- **TASK TO COMPLETE**:
Everything from the line holding "Bài Viết Liên Quan" through the last line of the data, and nothing else, should be retyped exactly, with no pictures.

+--

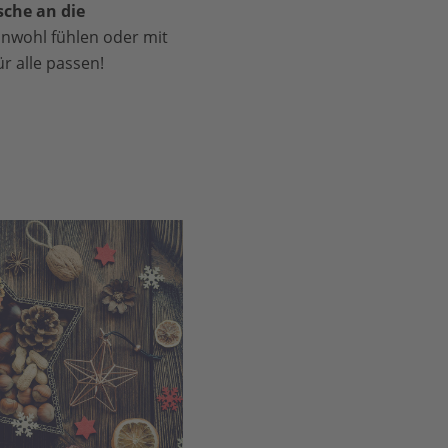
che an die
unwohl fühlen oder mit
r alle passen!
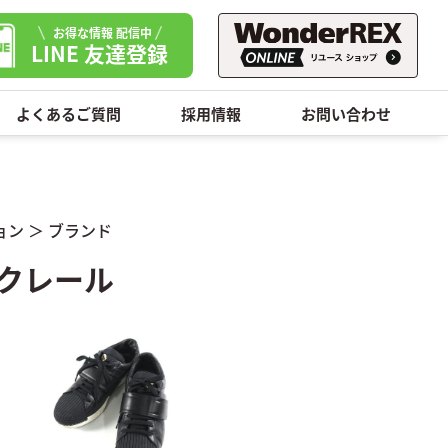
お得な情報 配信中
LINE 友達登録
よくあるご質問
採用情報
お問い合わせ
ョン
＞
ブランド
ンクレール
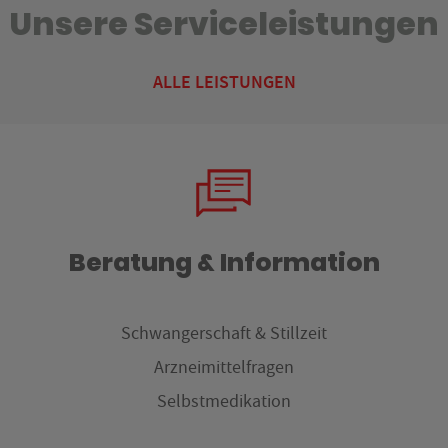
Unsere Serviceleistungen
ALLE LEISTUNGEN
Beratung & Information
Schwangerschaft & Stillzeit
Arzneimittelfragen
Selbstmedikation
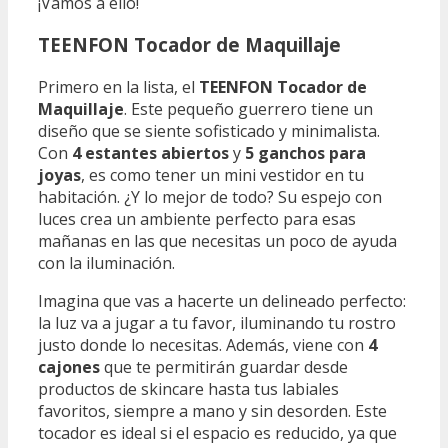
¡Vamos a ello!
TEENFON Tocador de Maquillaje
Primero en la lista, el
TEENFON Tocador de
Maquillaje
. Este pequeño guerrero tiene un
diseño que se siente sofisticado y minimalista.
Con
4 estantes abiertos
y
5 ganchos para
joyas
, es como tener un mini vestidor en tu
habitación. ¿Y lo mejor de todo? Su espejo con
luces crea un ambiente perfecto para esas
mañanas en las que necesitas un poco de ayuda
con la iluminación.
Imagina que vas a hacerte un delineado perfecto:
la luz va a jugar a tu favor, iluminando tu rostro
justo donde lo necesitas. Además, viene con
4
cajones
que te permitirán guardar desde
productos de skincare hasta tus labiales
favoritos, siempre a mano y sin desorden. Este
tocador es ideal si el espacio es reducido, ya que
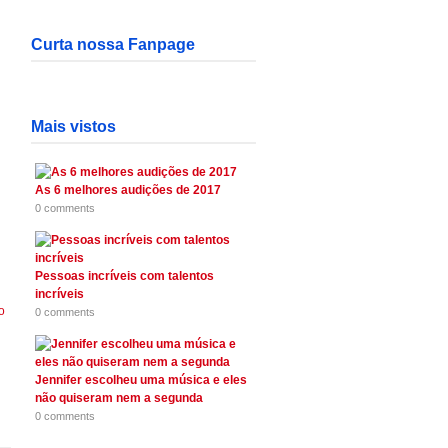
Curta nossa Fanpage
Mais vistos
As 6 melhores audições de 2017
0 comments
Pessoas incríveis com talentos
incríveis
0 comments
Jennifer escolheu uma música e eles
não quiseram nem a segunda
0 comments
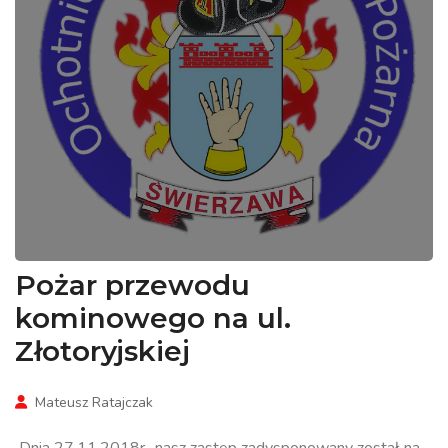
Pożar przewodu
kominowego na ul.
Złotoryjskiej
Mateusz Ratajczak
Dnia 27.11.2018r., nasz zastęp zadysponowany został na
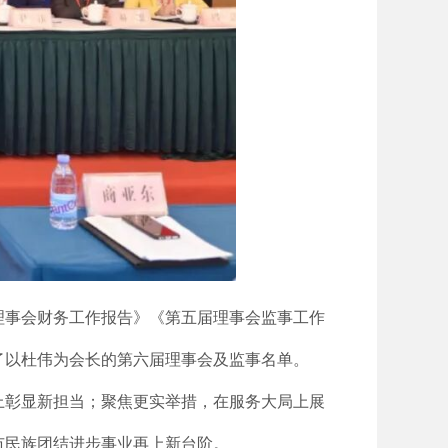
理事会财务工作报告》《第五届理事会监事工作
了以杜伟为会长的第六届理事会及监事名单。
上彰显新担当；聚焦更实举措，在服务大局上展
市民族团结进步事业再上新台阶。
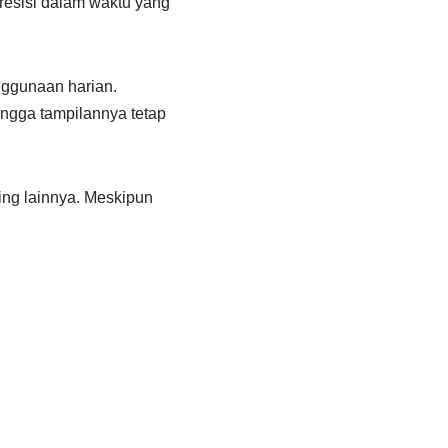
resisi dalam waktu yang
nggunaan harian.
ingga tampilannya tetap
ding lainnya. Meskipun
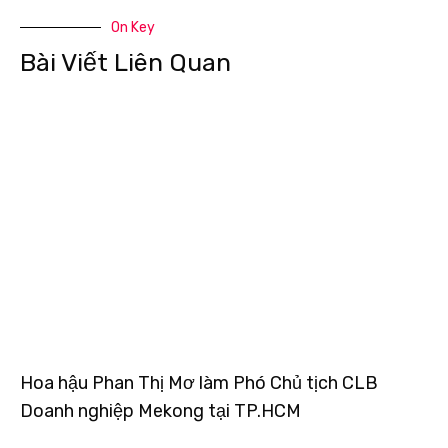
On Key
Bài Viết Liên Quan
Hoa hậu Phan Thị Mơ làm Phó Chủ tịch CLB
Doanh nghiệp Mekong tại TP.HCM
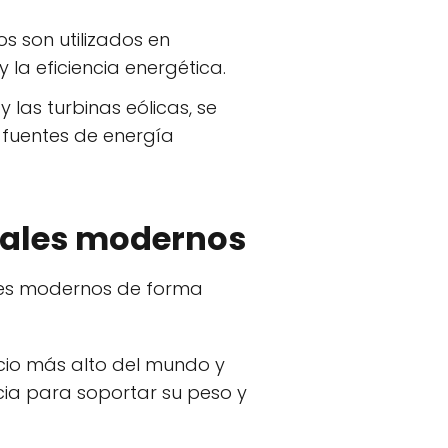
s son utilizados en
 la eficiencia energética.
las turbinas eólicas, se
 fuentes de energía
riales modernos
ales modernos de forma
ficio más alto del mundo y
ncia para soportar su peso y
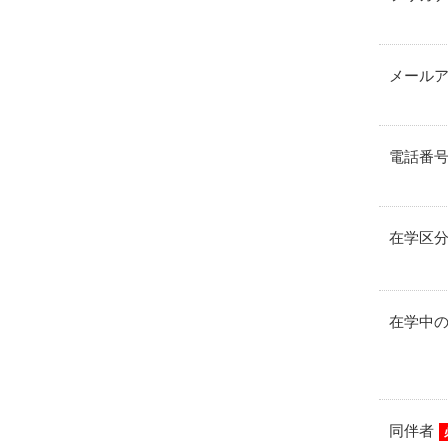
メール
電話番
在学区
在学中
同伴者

+--

- **OUTPUT**:
Bài Viết Liên Quan
Hoa hậu Phan Thị Mơ làm Phó Chủ tịch CLB
Doanh nghiệp Mekong tại TP.HCM
s son utilizados en
 la eficiencia energética.
las turbinas eólicas, se
 fuentes de energía
riales modernos
ales modernos de forma
ficio más alto del mundo y
ncia para soportar su peso y
メール
電話番
在学区
在学中
同伴者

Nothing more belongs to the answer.